For the first time, I took part in INDABA, the annual tourism exhibition that plays host to African countries in South Africa. Together with South Africa, these countries seek to sell their natural beauty, culture and what they have to offer international visitors during the travel trade show.
Sadly, Ghana’s participation this year, like most of the previous years did not include visible displays to sell Ghana as a potential tourism destination to the world; either as a country or individual companies.
Apart from the participation of the Tour Operators Union of Ghana (TOUGHA), Ghana’s other involvement came through media, for which I was there. TOUGHA is a member-driven union that offers inbound and outbound tourism services in Ghana. It also seeks to promote the development of the tourism industry in Ghana, although not its main mandate.

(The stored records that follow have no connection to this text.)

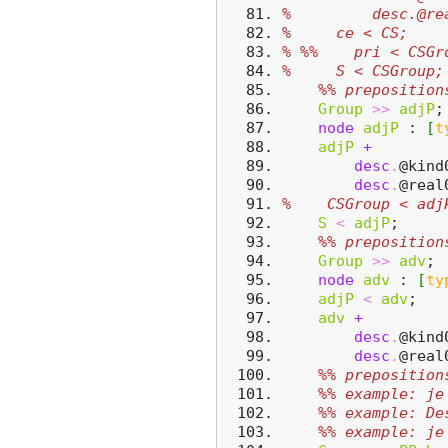
%         desc.@re
%     ce < CS;
% %%    pri < CSGr
%     S < CSGroup;
%% preposition
Group
>>
adjP
;
node
adjP
 : 
[
t
adjP
+
desc
.
@kind
desc
.
@real
%    CSGroup < adj
S
<
adjP
;
%% preposition
Group
>>
adv
;
node
adv
 : 
[
ty
adjP
<
adv
;
adv
+
desc
.
@kind
desc
.
@real
%% preposition
%% example: je
%% example: De
%% example: je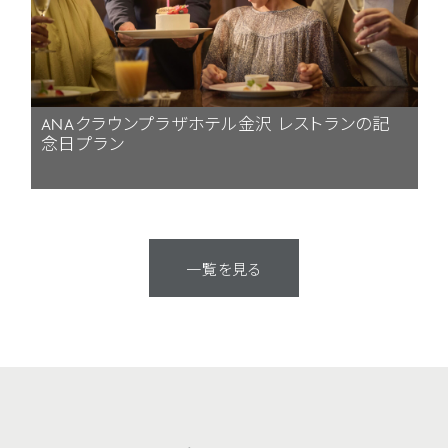
ANAクラウンプラザホテル金沢 レストランの記
念日プラン
一覧を見る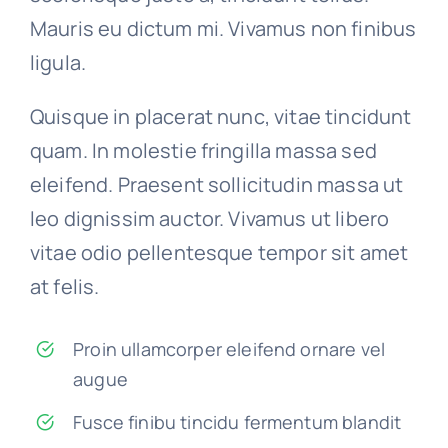
Mauris eu dictum mi. Vivamus non finibus
ligula.
Quisque in placerat nunc, vitae tincidunt
quam. In molestie fringilla massa sed
eleifend. Praesent sollicitudin massa ut
leo dignissim auctor. Vivamus ut libero
vitae odio pellentesque tempor sit amet
at felis.
Proin ullamcorper eleifend ornare vel
augue
Fusce finibu tincidu fermentum blandit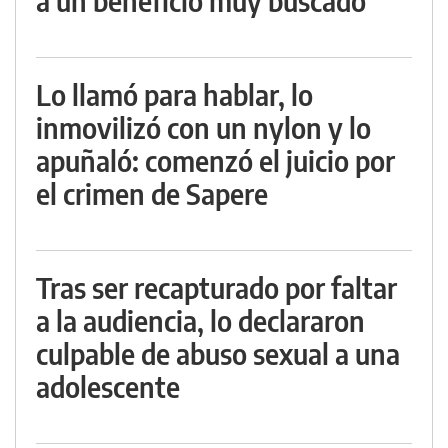
a un beneficio muy buscado
Lo llamó para hablar, lo
inmovilizó con un nylon y lo
apuñaló: comenzó el juicio por
el crimen de Sapere
Tras ser recapturado por faltar
a la audiencia, lo declararon
culpable de abuso sexual a una
adolescente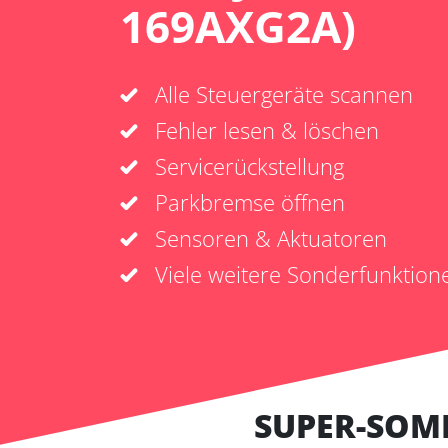
169AXG2A)
Alle Steuergeräte scannen
Fehler lesen & löschen
Servicerückstellung
Parkbremse öffnen
Sensoren & Aktuatoren
Viele weitere Sonderfunktion
SUPER-SOM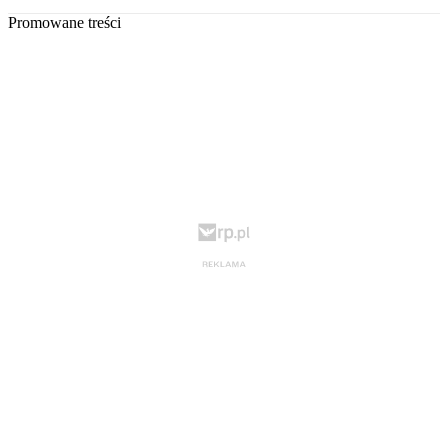
Promowane treści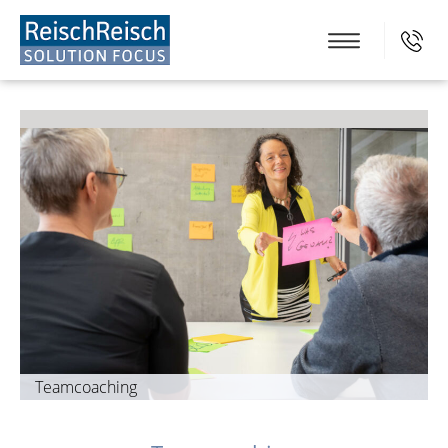
Teamcoaching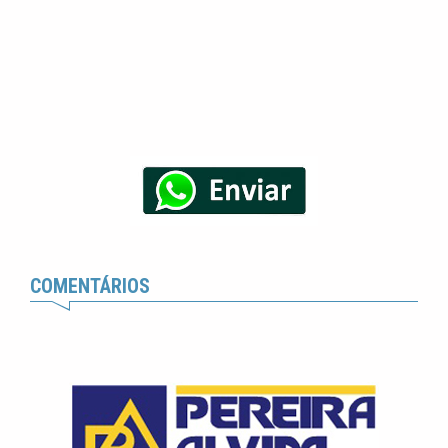
COMENTÁRIOS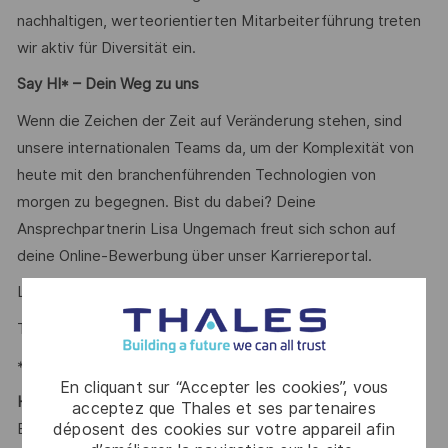
nachhaltigen, werteorientierten Mitarbeiterführung treten
wir aktiv für Diversität ein.
Say HI* – Dein Weg zu uns
Wenn die Zeichen der Zeit auf Veränderung stehen, sind
unsere internationalen Teams da, um der Komplexität von
heute mit den branchenführenden Technologien von
morgen zu begegnen. Bist du dabei? Deine
Ansprechpartnerin Lisa Ungemach freut sich schon auf
deine Online-Bewerbung über unser Karriereportal.
Lisa Ungemach
Talent Acquisition Partner
#LI-LU1
*Human Intelligence
En cliquant sur “Accepter les cookies”, vous
Hinweis für Agenturen/Agencys:
acceptez que Thales et ses partenaires
Bitte habt Verständnis dafür, dass wir proaktiv angebotene
déposent des cookies sur votre appareil afin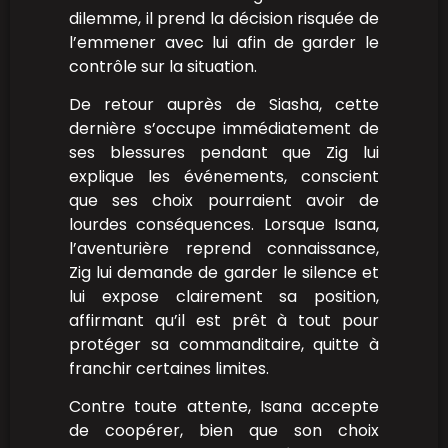
dilemme, il prend la décision risquée de
l’emmener avec lui afin de garder le
contrôle sur la situation.
De retour auprès de Siasha, cette
dernière s’occupe immédiatement de
ses blessures pendant que Zig lui
explique les événements, conscient
que ses choix pourraient avoir de
lourdes conséquences. Lorsque Isana,
l’aventurière reprend connaissance,
Zig lui demande de garder le silence et
lui expose clairement sa position,
affirmant qu’il est prêt à tout pour
protéger sa commanditaire, quitte à
franchir certaines limites.
Contre toute attente, Isana accepte
de coopérer, bien que son choix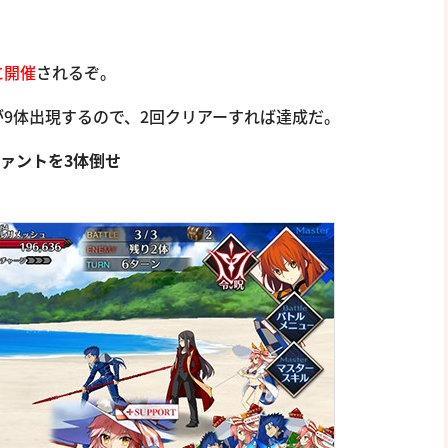
に開催
されるぞ。
9体出現するので、2回クリアーすれば達成だ。
ヴァントを3体倒せ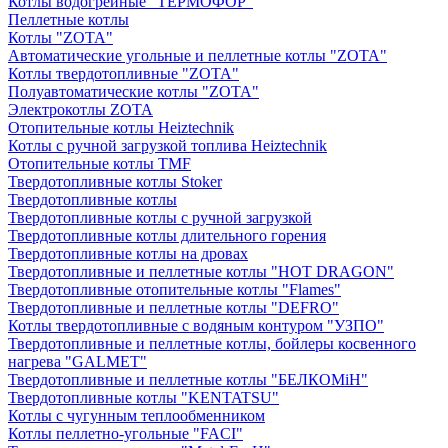
Котлы водогрейные "ТЕРМОФОР"
Пеллетные котлы
Котлы "ZOTA"
Автоматические угольные и пеллетные котлы "ZOTA"
Котлы твердотопливные "ZOTA"
Полуавтоматические котлы "ZOTA"
Электрокотлы ZOTA
Отопительные котлы Heiztechnik
Котлы с ручной загрузкой топлива Heiztechnik
Отопительные котлы TMF
Твердотопливные котлы Stoker
Твердотопливные котлы
Твердотопливные котлы с ручной загрузкой
Твердотопливные котлы длительного горения
Твердотопливные котлы на дровах
Твердотопливные и пеллетные котлы "HOT DRAGON"
Твердотопливные отопительные котлы "Flames"
Твердотопливные и пеллетные котлы "DEFRO"
Котлы твердотопливные с водяным контуром "УЗПО"
Твердотопливные и пеллетные котлы, бойлеры косвенного
нагрева "GALMET"
Твердотопливные и пеллетные котлы "БЕЛКОМiН"
Твердотопливные котлы "KENTATSU"
Котлы с чугунным теплообменником
Котлы пеллетно-угольные "FACI"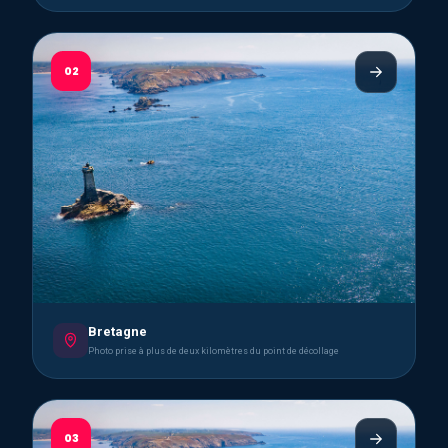
02
Bretagne
Photo prise à plus de deux kilomètres du point de décollage
03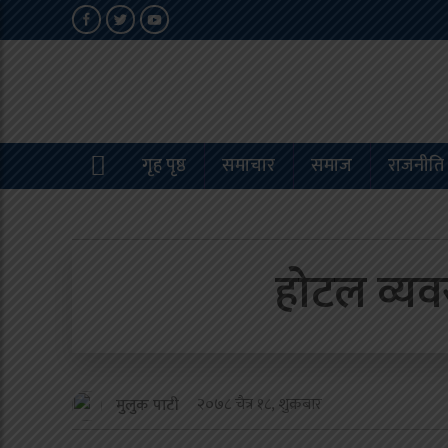
गृह पृष्ठ
समाचार
समाज
राजनीति
होटल व्यवस
२०७८ चैत्र १८, शुक्रबार
मुलुक पाटी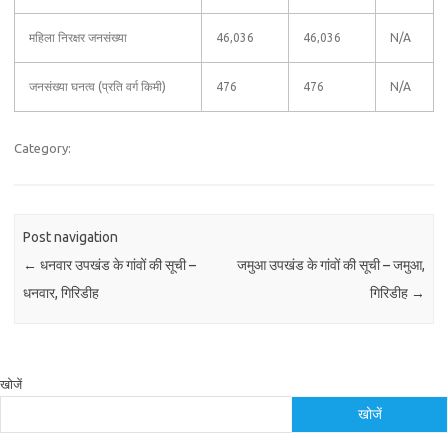
महिला निरक्षर जनसंख्या
46,036
46,036
N/A
जनसंख्या घनत्व (प्रति वर्ग किमी)
476
476
N/A
Category:
Post navigation
←
धनवार उपखंड के गांवों की सूची –
जमुआ उपखंड के गांवों की सूची – जमुआ,
धनवार, गिरिडीह
गिरिडीह
→
खोजें
खोजें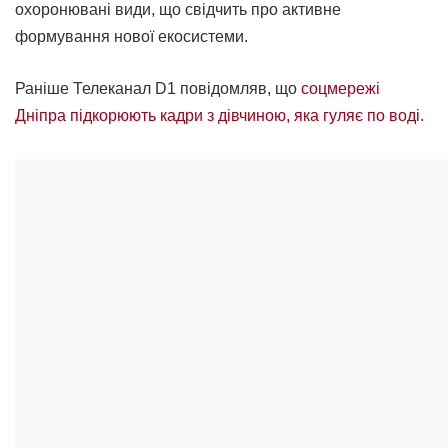
охоронювані види, що свідчить про активне
формування нової екосистеми.
Раніше Телеканал D1 повідомляв, що
соцмережі
Дніпра підкорюють кадри з дівчиною, яка гуляє по воді.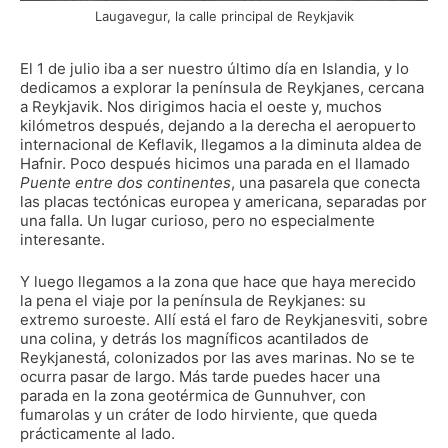
Laugavegur, la calle principal de Reykjavik
El 1 de julio iba a ser nuestro último día en Islandia, y lo
dedicamos a explorar la península de Reykjanes, cercana
a Reykjavik. Nos dirigimos hacia el oeste y, muchos
kilómetros después, dejando a la derecha el aeropuerto
internacional de Keflavik, llegamos a la diminuta aldea de
Hafnir. Poco después hicimos una parada en el llamado
Puente entre dos continentes
, una pasarela que conecta
las placas tectónicas europea y americana, separadas por
una falla. Un lugar curioso, pero no especialmente
interesante.
Y luego llegamos a la zona que hace que haya merecido
la pena el viaje por la península de Reykjanes: su
extremo suroeste. Allí está el faro de Reykjanesviti, sobre
una colina, y detrás los magníficos acantilados de
Reykjanestá, colonizados por las aves marinas. No se te
ocurra pasar de largo. Más tarde puedes hacer una
parada en la zona geotérmica de Gunnuhver, con
fumarolas y un cráter de lodo hirviente, que queda
prácticamente al lado.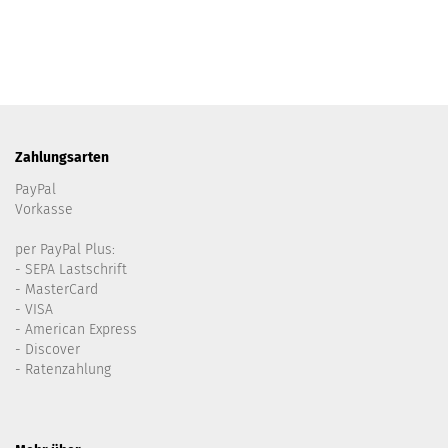
Zahlungsarten
PayPal
Vorkasse
per PayPal Plus:
- SEPA Lastschrift
- MasterCard
- VISA
- American Express
- Discover
- Ratenzahlung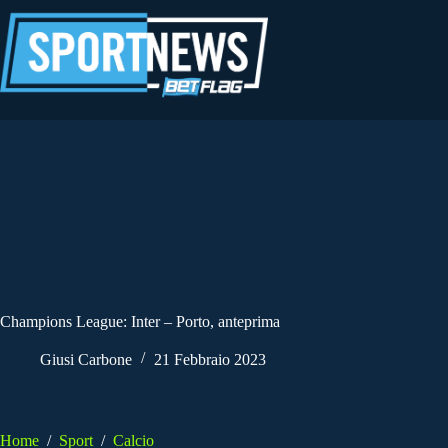
Salta
al
contenuto
Champions League: Inter – Porto, anteprima
Giusi Carbone
21 Febbraio 2023
Home
/
Sport
/
Calcio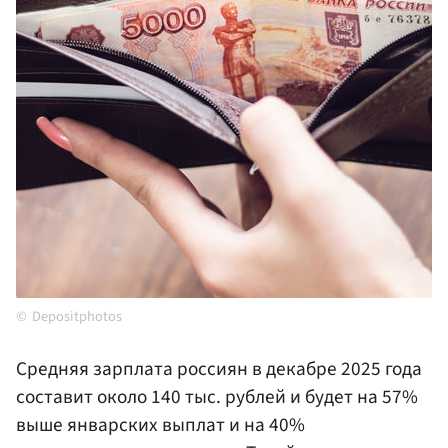
Depositphotos
Средняя зарплата россиян в декабре 2025 года
составит около 140 тыс. рублей и будет на 57%
выше январских выплат и на 40%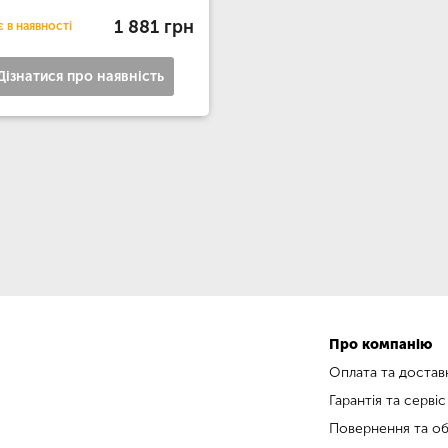
1 881 грн
 в наявності
Дізнатися про наявність
Про компанію
Оплата та достав
Гарантія та сервіс
Повернення та об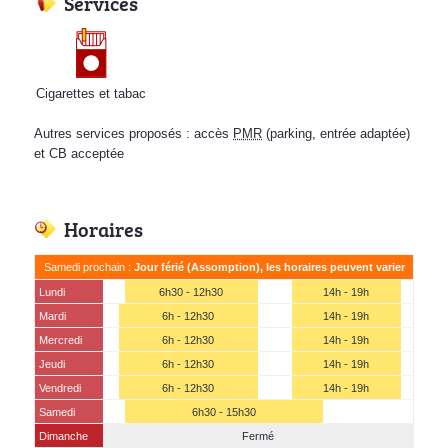
Services
Cigarettes et tabac
Autres services proposés : accès
PMR
(parking, entrée adaptée)
et CB acceptée
Horaires
Samedi prochain :
Jour férié (Assomption), les horaires peuvent varier
Lundi
6h30 - 12h30
14h - 19h
Mardi
6h - 12h30
14h - 19h
Mercredi
6h - 12h30
14h - 19h
Jeudi
6h - 12h30
14h - 19h
Vendredi
6h - 12h30
14h - 19h
Samedi
6h30 - 15h30
Dimanche
Fermé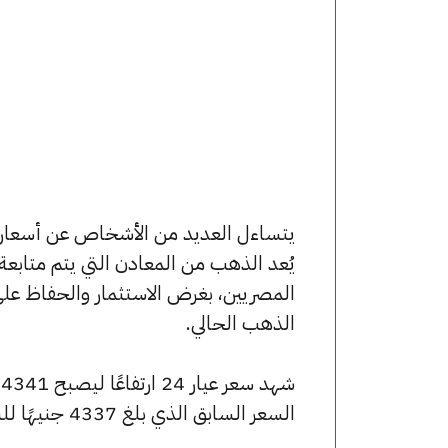
يُعد الذهب من المعادن التي يتم متابع
المصريين، بغرض الاستثمار والحفاظ عل
الذهب الحالي.
السعر السابق الذي بلغ 4337 جنيهًا للبيع و4326 جنيهًا للشراء.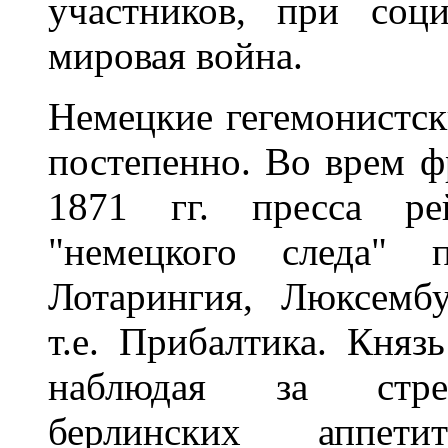
участников, при соц
мировая война.
Немецкие гегемонистск
постепенно. Во врем ф
1871 гг. пресса ре
"немецкого следа" 
Лотарингия, Люксембу
т.е. Прибалтика. Княз
наблюдая за стрем
берлинских аппети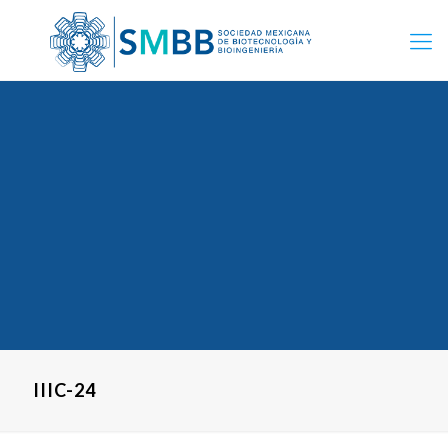
IIIC-24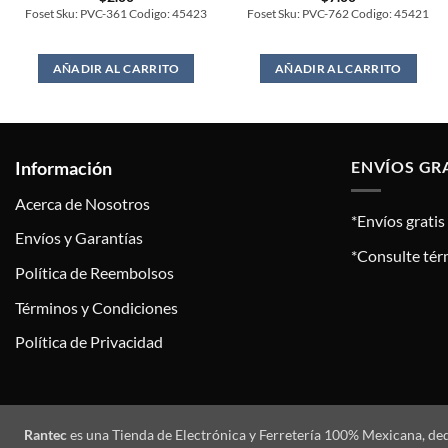
Foset Sku: PVC-361 Codigo: 45423
Foset Sku: PVC-762 Codigo: 45421
AÑADIR AL CARRITO
AÑADIR AL CARRITO
Información
ENVÍOS GR
Acerca de Nosotros
*Envíos grati
Envíos y Garantías
*Consulte tér
Política de Reembolsos
Términos y Condiciones
Política de Privacidad
Rantec
es una Tienda de Electrónica y Ferretería 100% Mexicana, de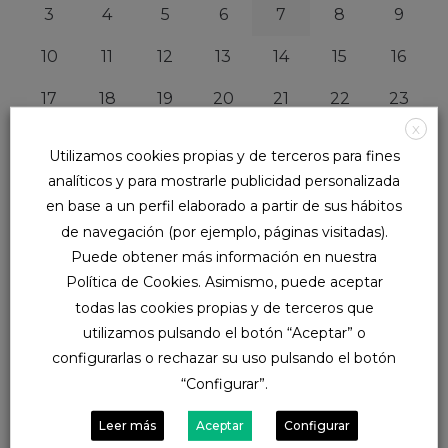
3
4
5
6
7
8
9
10
11
12
13
14
15
16
17
18
19
20
21
22
23
X
24
25
26
27
28
29
30
Utilizamos cookies propias y de terceros para fines
analíticos y para mostrarle publicidad personalizada
31
en base a un perfil elaborado a partir de sus hábitos
de navegación (por ejemplo, páginas visitadas).
Puede obtener más información en nuestra
Política de Cookies. Asimismo, puede aceptar
Categories
todas las cookies propias y de terceros que
utilizamos pulsando el botón “Aceptar” o
Arte
configurarlas o rechazar su uso pulsando el botón
B2B
“Configurar”.
Backpack
Brecha salarial
Leer más
Aceptar
Configurar
Compensación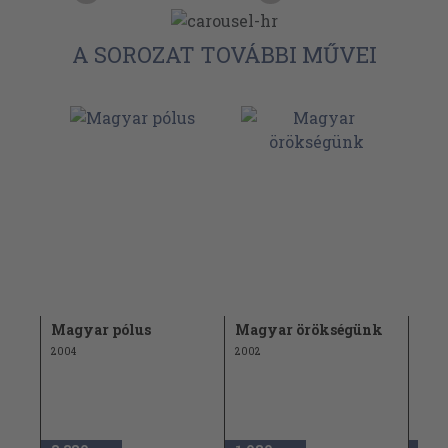
A SOROZAT TOVÁBBI MŰVEI
ak
Magyar pólus
Magyar örökségünk
Elvá
2004
2002
2002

The CEO of the Ghana Tourism Authority (GTA) was invited to INDABA 2017 but couldn’t take part due to last minute schedule clashes. The Tourism Act established GTA as the main implementing body of the Ministry of Tourism.
As the implementing agency of tourism policies, the functions of GTA include: the regulation of tourism enterprises namely accommodation, catering, travel and charter operations through registration, inspection, licensing and classification; the promotion and marketing of tourism, both in Ghana and outside Ghana, including the publication of tourism publicity and promotional materials, and participation in fairs and exhibitions; carrying out research and studies on trends in the tourism industry both at home and abroad to aid decision and policy-making; as well as facilitating the development of tourist facilities and products.
The INDABA 2017 offered a perfect opportunity for the GTA to perform these duties and showcase Ghana to the world’s tourism players and media. Now check out what Ghana missed this year; and cannot afford to miss next year, as the INDABA transitions into ‘Africa’s Travel INDABA’ from 2018:
The INDABA has been held annually in South Africa for more than 20 years and aims to showcase a wide variety of tourism products and experiences from around the continent. This year’s show attracted about 7 000 delegates, including 1 449 local and international buyers, as well as more than 1 000 exhibiting businesses from 18 African countries showcasing a diverse array of travel and tourism offerings.
A total of 692 registered media representatives attended the show from all over the world, and there were also international government and private tour operators from Europe and the United States.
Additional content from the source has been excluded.